Exercise:
Word for word, transcribe every line from the one holding "Find regions matching" through the end of the records, but not the pictures.

(Exercise data Opens)

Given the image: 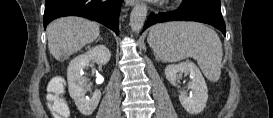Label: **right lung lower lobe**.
I'll list each match as a JSON object with an SVG mask.
<instances>
[{
  "mask_svg": "<svg viewBox=\"0 0 273 118\" xmlns=\"http://www.w3.org/2000/svg\"><path fill=\"white\" fill-rule=\"evenodd\" d=\"M121 0H46L44 28L64 16H80L104 24L117 35Z\"/></svg>",
  "mask_w": 273,
  "mask_h": 118,
  "instance_id": "right-lung-lower-lobe-1",
  "label": "right lung lower lobe"
}]
</instances>
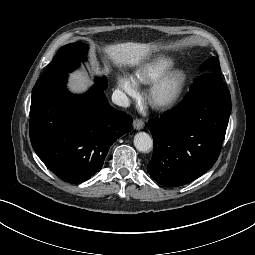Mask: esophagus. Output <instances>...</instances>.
Instances as JSON below:
<instances>
[{"mask_svg":"<svg viewBox=\"0 0 255 255\" xmlns=\"http://www.w3.org/2000/svg\"><path fill=\"white\" fill-rule=\"evenodd\" d=\"M144 121L142 119H139V118H136L134 121H133V127L134 129L136 130H140L144 127Z\"/></svg>","mask_w":255,"mask_h":255,"instance_id":"obj_1","label":"esophagus"}]
</instances>
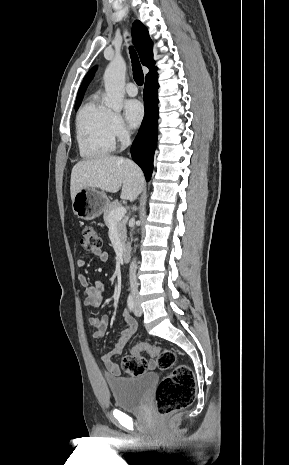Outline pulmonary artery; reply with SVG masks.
Masks as SVG:
<instances>
[{"label":"pulmonary artery","instance_id":"obj_1","mask_svg":"<svg viewBox=\"0 0 289 465\" xmlns=\"http://www.w3.org/2000/svg\"><path fill=\"white\" fill-rule=\"evenodd\" d=\"M125 90L129 96H136L138 93L136 85L132 82L126 84Z\"/></svg>","mask_w":289,"mask_h":465}]
</instances>
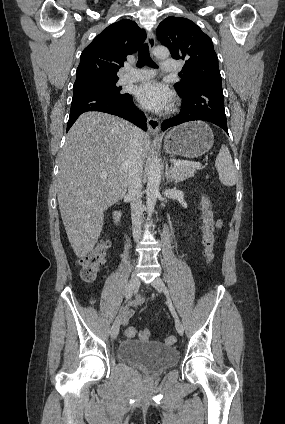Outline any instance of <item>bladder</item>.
<instances>
[{"label":"bladder","instance_id":"bladder-1","mask_svg":"<svg viewBox=\"0 0 285 424\" xmlns=\"http://www.w3.org/2000/svg\"><path fill=\"white\" fill-rule=\"evenodd\" d=\"M118 356L129 365L151 373L172 367L179 358L178 352L159 341L124 340L119 344Z\"/></svg>","mask_w":285,"mask_h":424}]
</instances>
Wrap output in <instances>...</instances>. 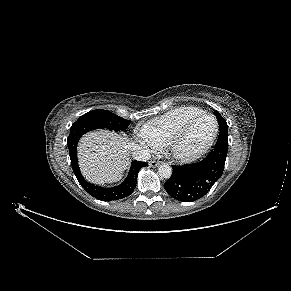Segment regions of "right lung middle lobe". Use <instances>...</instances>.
Instances as JSON below:
<instances>
[{"label":"right lung middle lobe","mask_w":291,"mask_h":291,"mask_svg":"<svg viewBox=\"0 0 291 291\" xmlns=\"http://www.w3.org/2000/svg\"><path fill=\"white\" fill-rule=\"evenodd\" d=\"M131 121L119 117L107 110H92L82 116L73 124H91L97 128H106L114 131H124Z\"/></svg>","instance_id":"1"}]
</instances>
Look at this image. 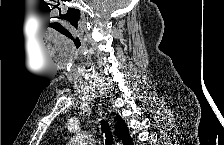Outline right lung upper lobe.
Returning <instances> with one entry per match:
<instances>
[{"mask_svg":"<svg viewBox=\"0 0 224 145\" xmlns=\"http://www.w3.org/2000/svg\"><path fill=\"white\" fill-rule=\"evenodd\" d=\"M117 124L115 125L116 136L119 140H122L125 145L132 144V140L129 137L128 128L122 118L116 115Z\"/></svg>","mask_w":224,"mask_h":145,"instance_id":"cb5924a9","label":"right lung upper lobe"}]
</instances>
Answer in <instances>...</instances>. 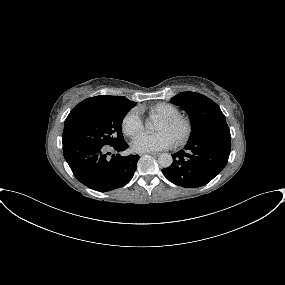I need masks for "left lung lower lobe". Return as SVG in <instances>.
Segmentation results:
<instances>
[{"label": "left lung lower lobe", "instance_id": "obj_1", "mask_svg": "<svg viewBox=\"0 0 285 285\" xmlns=\"http://www.w3.org/2000/svg\"><path fill=\"white\" fill-rule=\"evenodd\" d=\"M184 149L173 155V163L162 169V173L178 186L201 187L226 166L231 151V135L217 132L202 134L190 139Z\"/></svg>", "mask_w": 285, "mask_h": 285}]
</instances>
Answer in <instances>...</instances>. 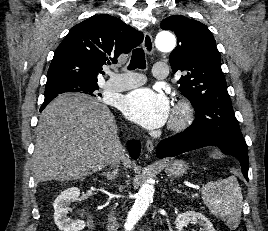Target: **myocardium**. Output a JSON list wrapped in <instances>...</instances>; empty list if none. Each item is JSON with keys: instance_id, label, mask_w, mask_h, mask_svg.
<instances>
[{"instance_id": "f54148a6", "label": "myocardium", "mask_w": 268, "mask_h": 231, "mask_svg": "<svg viewBox=\"0 0 268 231\" xmlns=\"http://www.w3.org/2000/svg\"><path fill=\"white\" fill-rule=\"evenodd\" d=\"M193 118V109L186 100H179L173 107L168 128L172 131H181L185 129Z\"/></svg>"}]
</instances>
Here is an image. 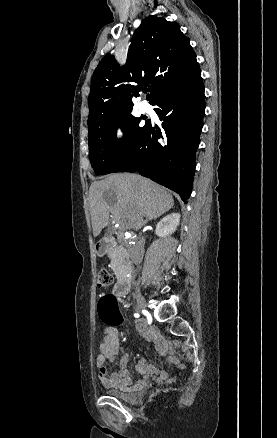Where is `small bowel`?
Segmentation results:
<instances>
[{
	"label": "small bowel",
	"mask_w": 277,
	"mask_h": 438,
	"mask_svg": "<svg viewBox=\"0 0 277 438\" xmlns=\"http://www.w3.org/2000/svg\"><path fill=\"white\" fill-rule=\"evenodd\" d=\"M137 335L140 338H148L149 341L156 344L158 352L157 355L160 358L167 356V349L170 347L168 342L163 341L162 337L159 336V332L154 325L150 326H138L136 328ZM104 340L100 345V353L97 356V366L101 367L97 369L96 374L100 377L102 385L106 388H117L121 391L128 392L132 390H141L145 387L148 382L150 373H155L159 379H169V374L165 371H157L150 365V362L140 361L137 364V369L142 373L140 381L132 385L131 379L129 377V371L126 367L128 361L127 354H121V342L119 331L115 327H107L104 329ZM118 358L119 368L116 371L112 369H105L104 361L106 359L113 360ZM173 363L178 364V370L181 372L184 370L185 366L179 363L177 359L168 360L166 365L171 367Z\"/></svg>",
	"instance_id": "c3829d8e"
}]
</instances>
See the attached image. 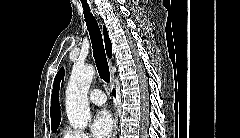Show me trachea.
<instances>
[{"instance_id": "1", "label": "trachea", "mask_w": 240, "mask_h": 138, "mask_svg": "<svg viewBox=\"0 0 240 138\" xmlns=\"http://www.w3.org/2000/svg\"><path fill=\"white\" fill-rule=\"evenodd\" d=\"M83 9L87 30L89 31L92 43L93 56L99 76L104 82L108 83L110 82V71L105 54L101 31L99 29L97 21L95 20V17L90 12L89 6L83 5Z\"/></svg>"}]
</instances>
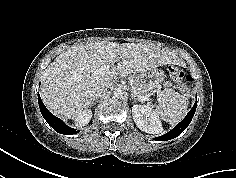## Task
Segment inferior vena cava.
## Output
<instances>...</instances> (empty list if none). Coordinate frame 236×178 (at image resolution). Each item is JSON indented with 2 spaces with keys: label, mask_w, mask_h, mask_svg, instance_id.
<instances>
[{
  "label": "inferior vena cava",
  "mask_w": 236,
  "mask_h": 178,
  "mask_svg": "<svg viewBox=\"0 0 236 178\" xmlns=\"http://www.w3.org/2000/svg\"><path fill=\"white\" fill-rule=\"evenodd\" d=\"M111 86V82H105L103 84H100V85H96L93 90H92V93H93V96L94 97H98L100 96L102 93H104L107 88H109Z\"/></svg>",
  "instance_id": "602c4592"
}]
</instances>
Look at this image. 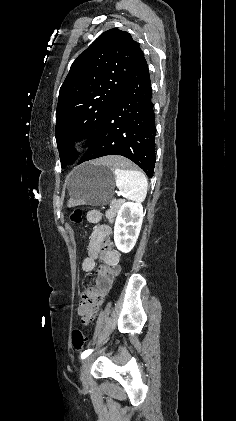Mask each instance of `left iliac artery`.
Here are the masks:
<instances>
[{
	"label": "left iliac artery",
	"instance_id": "44dca946",
	"mask_svg": "<svg viewBox=\"0 0 236 421\" xmlns=\"http://www.w3.org/2000/svg\"><path fill=\"white\" fill-rule=\"evenodd\" d=\"M92 352H93V350H92V349L85 350V351L81 354V358H82V359H85V358H86L87 356H89Z\"/></svg>",
	"mask_w": 236,
	"mask_h": 421
}]
</instances>
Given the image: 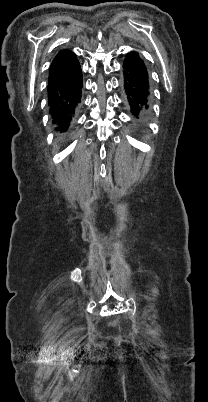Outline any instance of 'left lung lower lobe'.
Returning a JSON list of instances; mask_svg holds the SVG:
<instances>
[{
  "label": "left lung lower lobe",
  "instance_id": "0a47b994",
  "mask_svg": "<svg viewBox=\"0 0 208 402\" xmlns=\"http://www.w3.org/2000/svg\"><path fill=\"white\" fill-rule=\"evenodd\" d=\"M124 95L130 113L135 119H147L151 103V85L148 70L139 54L131 51L123 62Z\"/></svg>",
  "mask_w": 208,
  "mask_h": 402
}]
</instances>
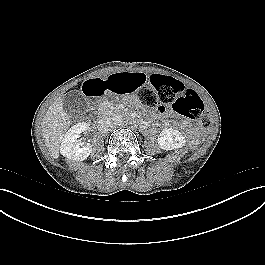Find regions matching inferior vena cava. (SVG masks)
I'll use <instances>...</instances> for the list:
<instances>
[{"mask_svg":"<svg viewBox=\"0 0 265 265\" xmlns=\"http://www.w3.org/2000/svg\"><path fill=\"white\" fill-rule=\"evenodd\" d=\"M112 127H113V123H112L111 118L102 117L98 120L97 128H98L99 132L107 133L108 131L111 130Z\"/></svg>","mask_w":265,"mask_h":265,"instance_id":"1","label":"inferior vena cava"}]
</instances>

(Exercise data Closes)

Task solution:
Find regions matching inferior vena cava. (SVG masks)
I'll use <instances>...</instances> for the list:
<instances>
[{"mask_svg":"<svg viewBox=\"0 0 265 265\" xmlns=\"http://www.w3.org/2000/svg\"><path fill=\"white\" fill-rule=\"evenodd\" d=\"M112 127H113V123H112L111 118L102 117L98 120L97 128H98L99 132L107 133L108 131L111 130Z\"/></svg>","mask_w":265,"mask_h":265,"instance_id":"1","label":"inferior vena cava"}]
</instances>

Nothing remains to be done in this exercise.